While our study aims to analyze factors affecting COVID-19 vaccine deployment and uptake utilizing linear regression, addressing inherent limitations is necessary. Our study will consider all countries in Africa which have varying vaccination rates and supply which may leave outliers. The presence of outliers may lead to disproportionate influence affecting the data however they present it may be addressed through utilizing techniques to identify outliers and addressing them accordingly. In addition, the assumption of no multicollinearity, that independent variables are not correlated with each other may present a limitation, as many social determinants of health and factors are related to each other in some capacity. However, factors being utilized may still show that one has more of an influence than others and multicollinearity can be addressed through variance inflation factors and dimensionality reduction techniques if need be. Despite being inclusive of a wide array of data and the challenges that this brings, utilizing linear regression is crucial for highlighting significant relationships between factors and vaccination rates to provide valuable insights into vaccine deployment and uptake in Africa.
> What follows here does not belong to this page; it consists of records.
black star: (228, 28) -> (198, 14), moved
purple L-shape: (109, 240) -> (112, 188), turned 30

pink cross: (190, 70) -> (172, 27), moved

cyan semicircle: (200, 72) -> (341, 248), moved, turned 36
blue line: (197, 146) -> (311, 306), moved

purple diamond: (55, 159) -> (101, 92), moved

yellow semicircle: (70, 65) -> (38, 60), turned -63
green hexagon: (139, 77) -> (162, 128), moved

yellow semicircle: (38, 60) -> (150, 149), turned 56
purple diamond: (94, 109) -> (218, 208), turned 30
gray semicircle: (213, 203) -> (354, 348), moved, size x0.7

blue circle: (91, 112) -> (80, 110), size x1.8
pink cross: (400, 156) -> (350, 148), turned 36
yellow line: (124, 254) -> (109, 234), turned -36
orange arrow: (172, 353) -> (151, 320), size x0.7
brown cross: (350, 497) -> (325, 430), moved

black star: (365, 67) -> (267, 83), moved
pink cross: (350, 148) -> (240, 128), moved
Conducting this analysis will allow for strong upstream predictors to be highlighted which may be relevant to other regions. Countries with similar profiles may be able to utilize conclusions drawn to help guide efforts but relevance would need to be tested and confirmed with subsequent analysis. To elaborate, other low-income countries with similar factors may be able to use conclusions drawn if a country in Africa has similar scores on the variety of factors. Additional tests and replication of this study utilizing a different region is plausible but would involve further analysis.
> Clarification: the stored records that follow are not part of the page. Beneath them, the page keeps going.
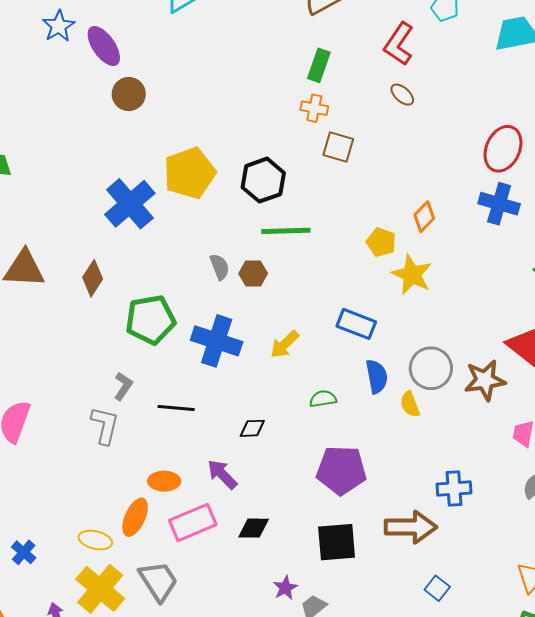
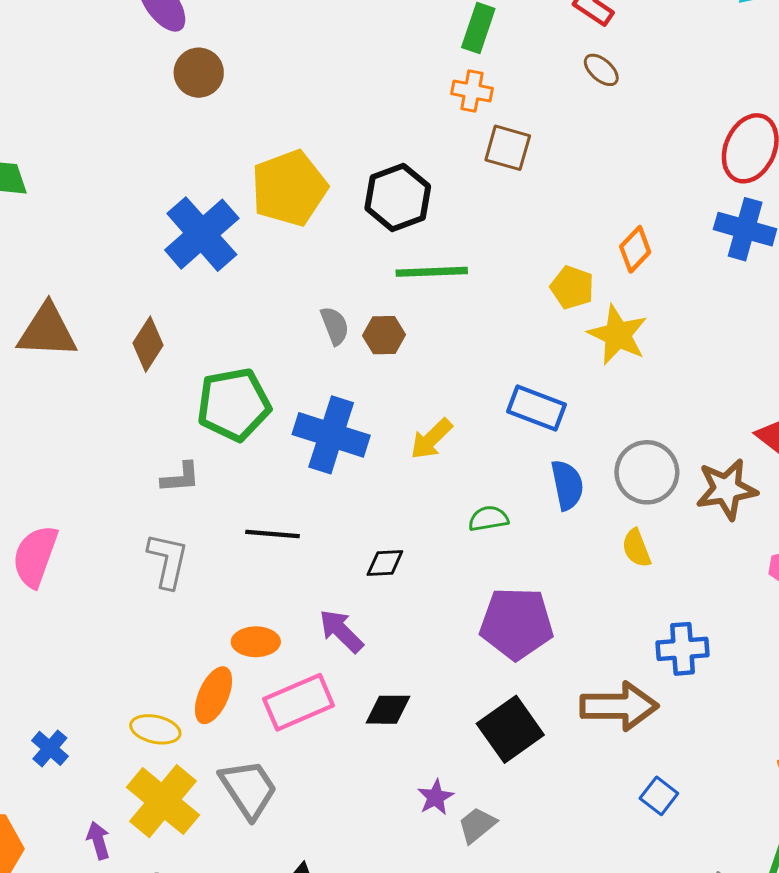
gray L-shape: (123, 386) -> (181, 477), moved, turned 52
yellow semicircle: (410, 404) -> (636, 548), moved
black square: (337, 542) -> (510, 729), turned -30

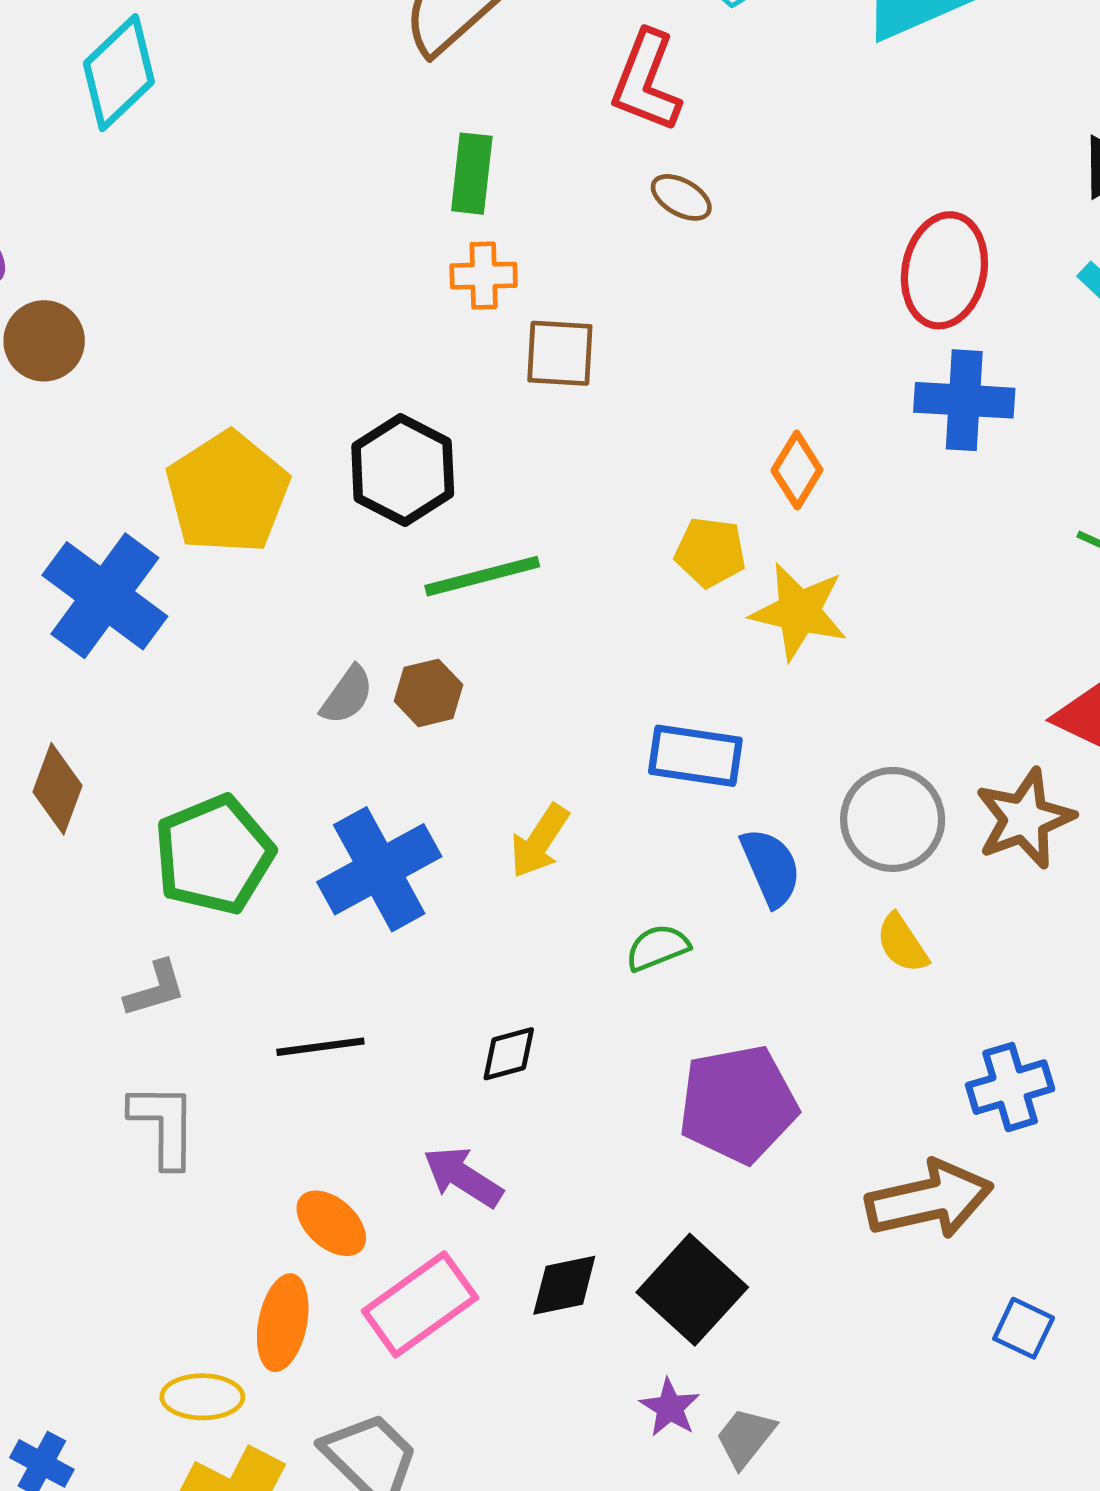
gray semicircle: (335, 326) -> (347, 695), turned 69
blue cross: (331, 435) -> (379, 869), turned -34
orange ellipse: (256, 642) -> (331, 1223), turned 54
black square: (510, 729) -> (692, 1290), moved

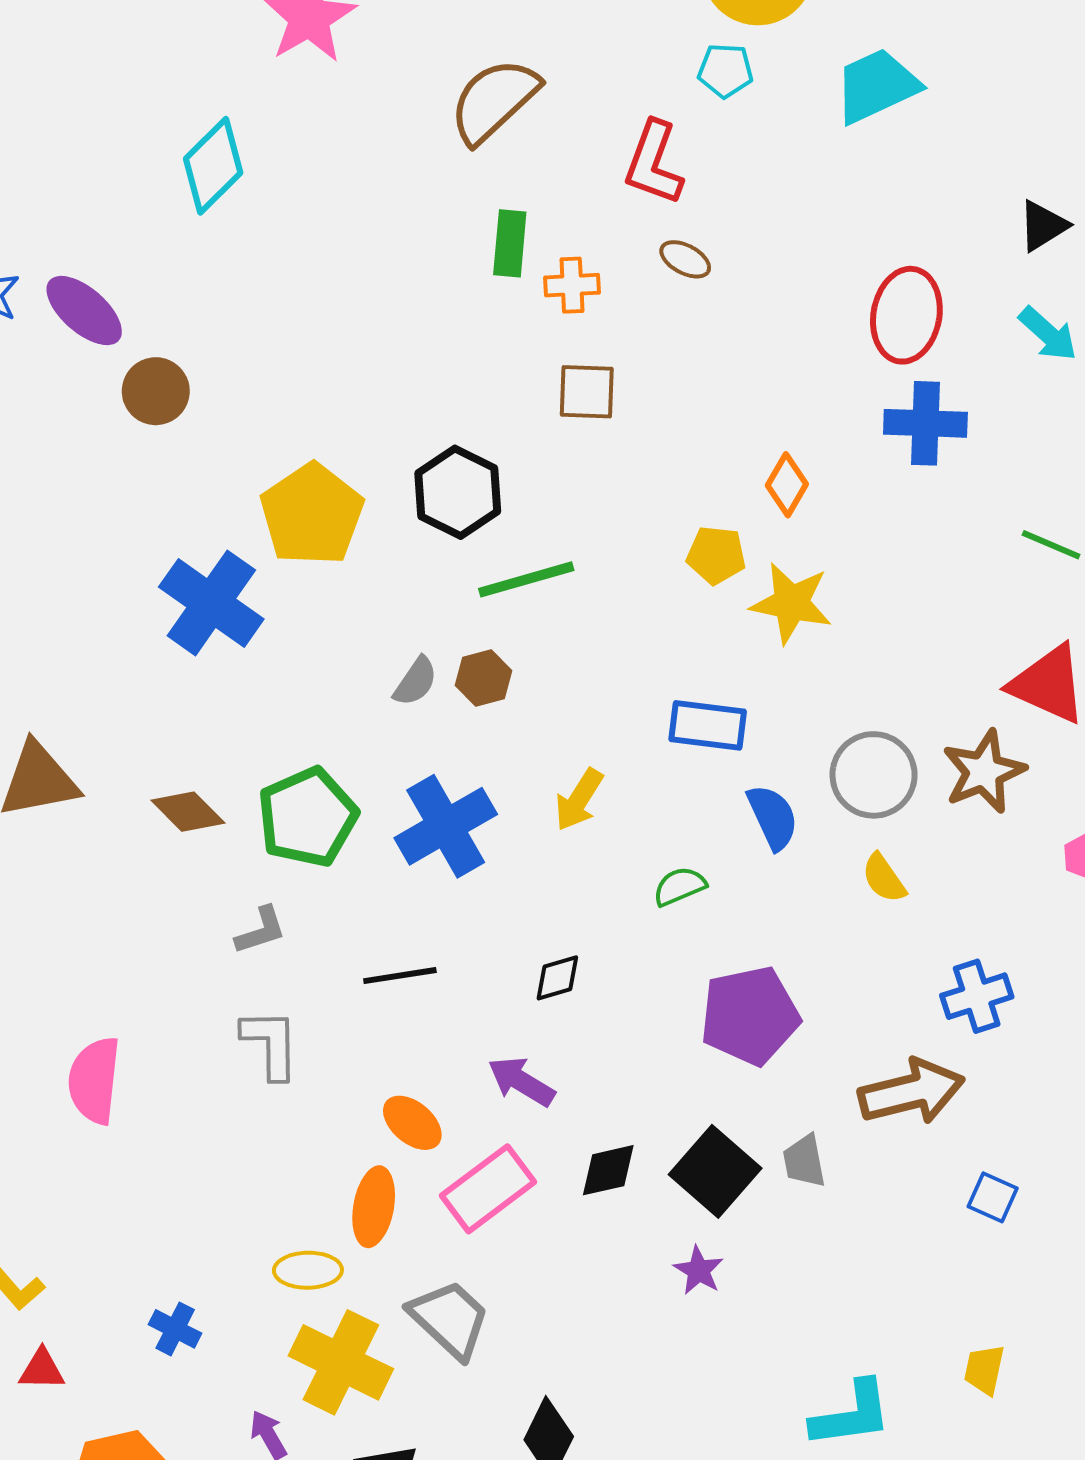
orange cross: (484, 276) -> (572, 285), moved
brown diamond: (57, 789) -> (188, 812), moved, turned -64
gray trapezoid: (745, 1437) -> (804, 1161), moved, turned -48

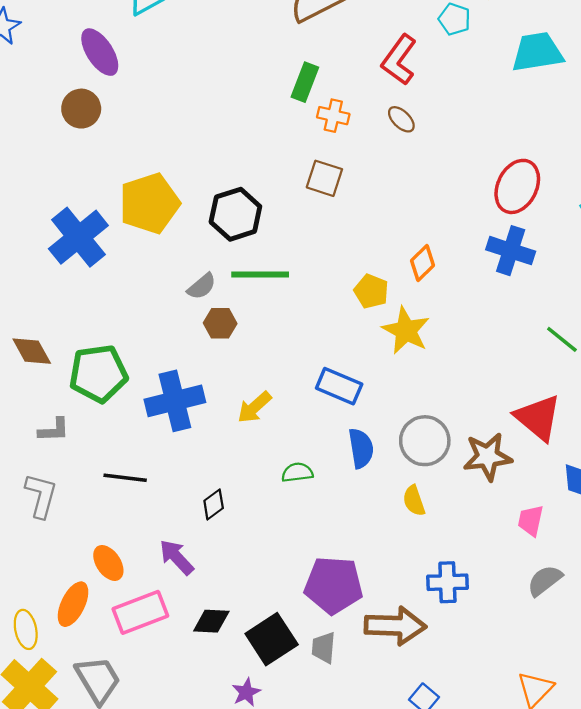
purple ellipse: (84, 311) -> (100, 52), moved
gray semicircle: (416, 681) -> (202, 286), moved
black diamond: (557, 978) -> (214, 504), turned -36
purple pentagon: (750, 1016) -> (333, 585), moved
yellow ellipse: (308, 1270) -> (26, 629), turned 63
Vaccines and their impacts are not exclusive to COVID-19. This study intends to fill a research gap and contribute to existing knowledge on COVID-19 vaccination in relation to social indicators. The research findings of the proposed study may have implications that extend to other public health concerns and global vaccination programs. The exploration of the social factors that influence COVID-19 vaccination rates can provide key insights and a foundation for informed policymaking to enhance vaccine uptake and accessibility. Vaccine uptake and accessibility are essential to safeguarding public health and wellbeing. Therefore, identifying the root causes ofbarriers can inform the scale-up of targeted vaccine programs. Moreover, it may help highlight indicators that, when improved, can positively impact the health care systems of individual countries.